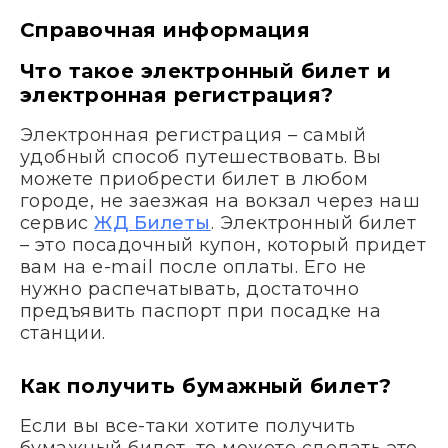
Справочная информация
Что такое электронный билет и
электронная регистрация?
Электронная регистрация – самый
удобный способ путешествовать. Вы
можете приобрести билет в любом
городе, не заезжая на вокзал через наш
сервис
ЖД Билеты
. Электронный билет
– это посадочный купон, который придет
вам на e-mail после оплаты. Его не
нужно распечатывать, достаточно
предъявить паспорт при посадке на
станции.
Как получить бумажный билет?
Если вы все-таки хотите получить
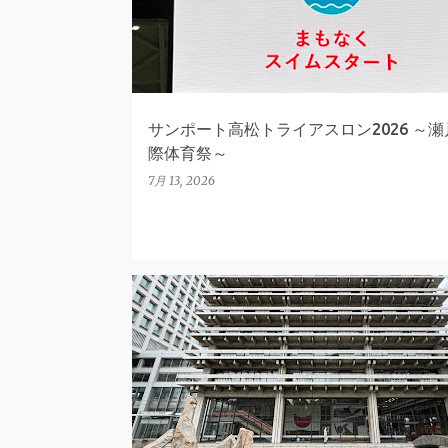
サンポート高松トライアスロン2026 ～
際体育祭～
7月 13, 2026
香川県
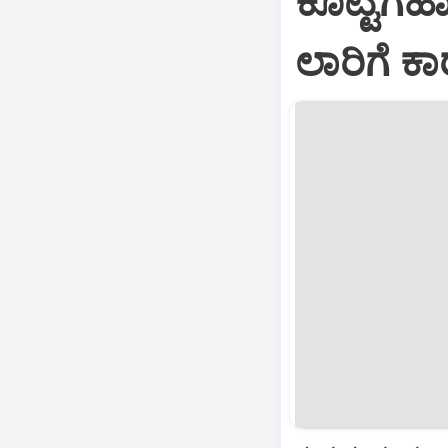
ಕೊಟ್ಟಿಗೆಹ
ಲಾರಿಗೆ ಕಾ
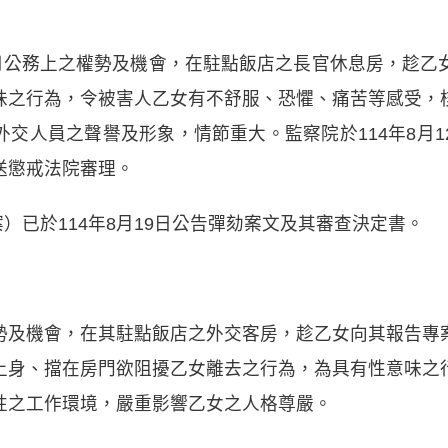
利用公務上之權勢及機會，在駐點飯店之長官休息房，趁乙
味之行為，令被害人乙女有不舒服、恐懼、痛苦等感受，
交人員之聲譽及形象，情節重大。監察院於114年8月
送懲戒法院審理。
案）已於114年8月19日公告彈劾案文及其審查決定書。
勢及機會，在其駐點飯店之外交客房，趁乙女向其報告專
上身、擋在房門欲阻擾乙女離去之行為，為具有性意味之
性之工作環境，嚴重影響乙女之人格尊嚴。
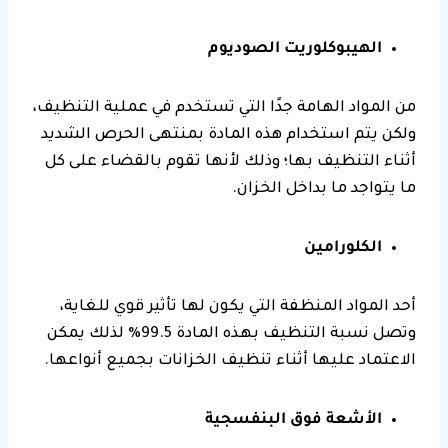
الهيبوكلوريت الصوديوم
من المواد الهامة جدًا التي تستخدم في عملية التنظيف،
ولكن يتم استخدام هذه المادة بمنتهى الحرص الشديد
أثناء التنظيف بها؛ وذلك لأنها تقوم بالقضاء على كل
ما يتواجد ما بداخل الخزان.
الكلورامين
أحد المواد المنظفة التي يكون لها تأثير قوي للغاية،
وتصل نسبة التنظيف بهذه المادة 99.5% لذلك يمكن
الاعتماد عليها أثناء تنظيف الخزانات بجميع أنواعها.
الأشعة فوق البنفسجية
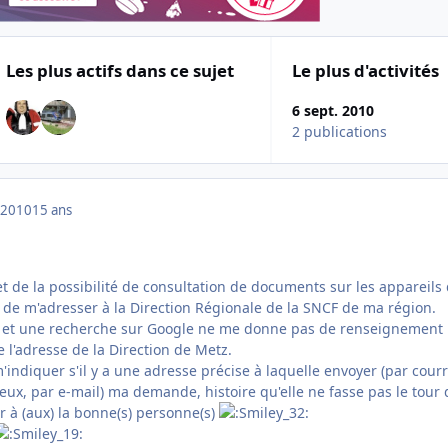
Les plus actifs dans ce sujet
Le plus d'activités
6 sept. 2010
2 publications
 2010
15 ans
jet de la possibilité de consultation de documents sur les appareils
lé de m'adresser à la Direction Régionale de la SNCF de ma région.
cy et une recherche sur Google ne me donne pas de renseignement
e l'adresse de la Direction de Metz.
'indiquer s'il y a une adresse précise à laquelle envoyer (par courr
ux, par e-mail) ma demande, histoire qu'elle ne fasse pas le tour 
r à (aux) la bonne(s) personne(s)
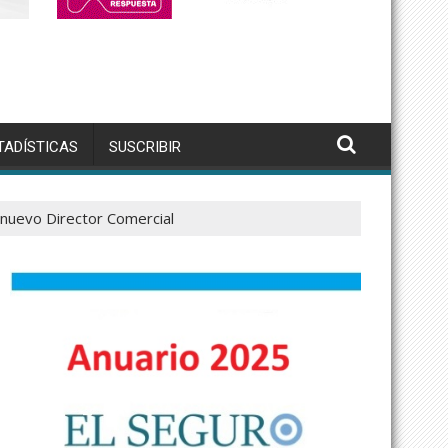
TADÍSTICAS
SUSCRIBIR
nuevo Director Comercial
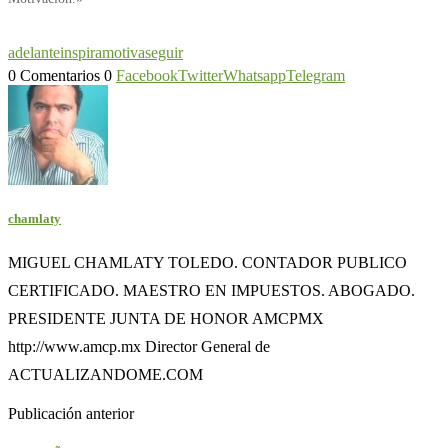
adelante
inspira
motiva
seguir
0 Comentarios
0
Facebook
Twitter
Whatsapp
Telegram
chamlaty
MIGUEL CHAMLATY TOLEDO. CONTADOR PUBLICO
CERTIFICADO. MAESTRO EN IMPUESTOS. ABOGADO.
PRESIDENTE JUNTA DE HONOR AMCPMX
http://www.amcp.mx Director General de
ACTUALIZANDOME.COM
Publicación anterior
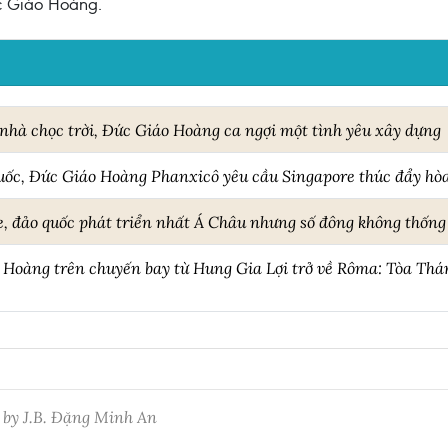
c Giáo Hoàng.
 nhà chọc trời, Đức Giáo Hoàng ca ngợi một tình yêu xây dựng
uốc, Đức Giáo Hoàng Phanxicô yêu cầu Singapore thúc đẩy hòa
, đảo quốc phát triển nhất Á Châu nhưng số đông không thống 
Hoàng trên chuyến bay từ Hung Gia Lợi trở về Rôma: Tòa Thánh
 by J.B. Đặng Minh An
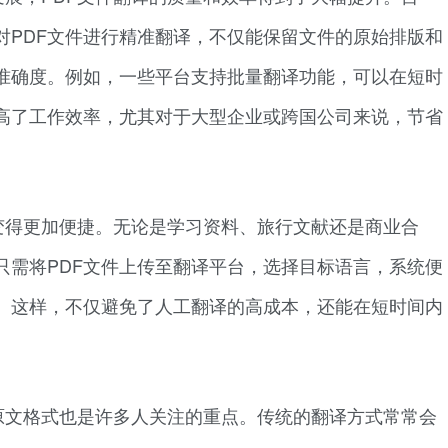
对PDF文件进行精准翻译，不仅能保留文件的原始排版和
准确度。例如，一些平台支持批量翻译功能，可以在短时
提高了工作效率，尤其对于大型企业或跨国公司来说，节省
变得更加便捷。无论是学习资料、旅行文献还是商业合
只需将PDF文件上传至翻译平台，选择目标语言，系统便
。这样，不仅避免了人工翻译的高成本，还能在短时间内
原文格式也是许多人关注的重点。传统的翻译方式常常会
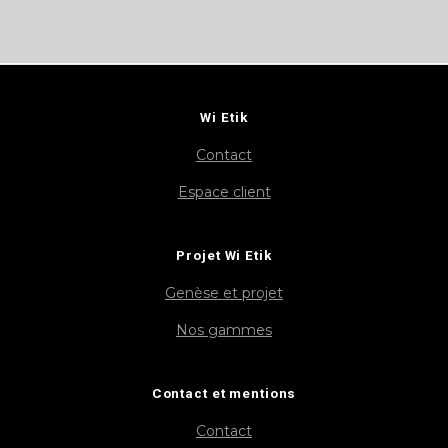
Wi Etik
Contact
Espace client
Projet Wi Etik
Genèse et projet
Nos gammes
Contact et mentions
Contact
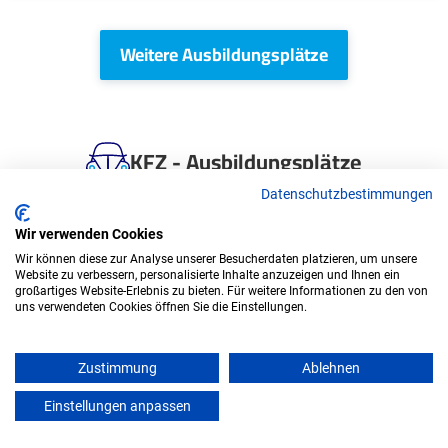
Weitere Ausbildungsplätze
KFZ - Ausbildungsplätze
Datenschutzbestimmungen
Wir verwenden Cookies
Wir können diese zur Analyse unserer Besucherdaten platzieren, um unsere
Website zu verbessern, personalisierte Inhalte anzuzeigen und Ihnen ein
großartiges Website-Erlebnis zu bieten. Für weitere Informationen zu den von
uns verwendeten Cookies öffnen Sie die Einstellungen.
Zustimmung
Ablehnen
Ausbildung: Land- und
Einstellungen anpassen
Baumaschinenmechatroniker/in (m/w/d)
mein azubister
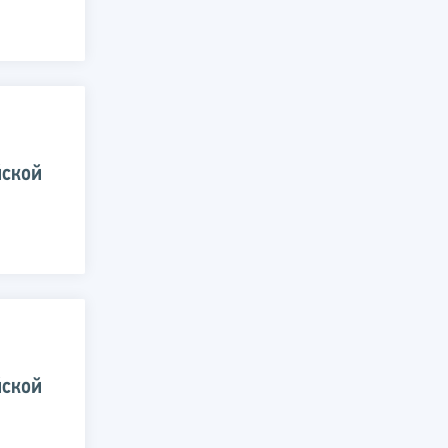
йской
йской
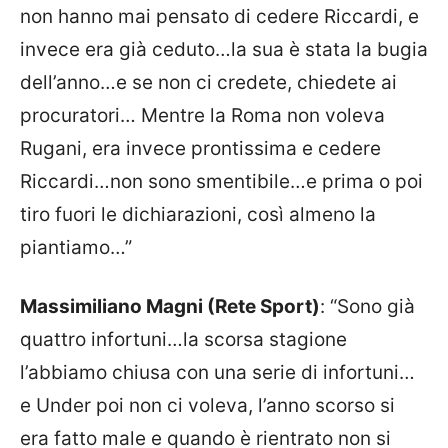
non hanno mai pensato di cedere Riccardi, e
invece era già ceduto…la sua è stata la bugia
dell’anno…e se non ci credete, chiedete ai
procuratori… Mentre la Roma non voleva
Rugani, era invece prontissima e cedere
Riccardi…non sono smentibile…e prima o poi
tiro fuori le dichiarazioni, così almeno la
piantiamo…”
Massimiliano Magni (Rete Sport)
: “Sono già
quattro infortuni…la scorsa stagione
l’abbiamo chiusa con una serie di infortuni…
e Under poi non ci voleva, l’anno scorso si
era fatto male e quando è rientrato non si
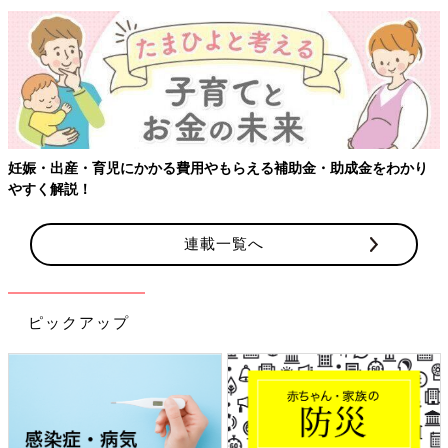
【
娠・出産・育児にかかる費用やもらえる補助金・助成金をわかり
すく解説！
連載一覧へ
ピックアップ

++++++

- **Your instructions**
For the word "voleva", find all matching lines in the entries above and copy them out.

- **Solution to this exercise**
procuratori… Mentre la Roma non voleva
e Under poi non ci voleva, l’anno scorso si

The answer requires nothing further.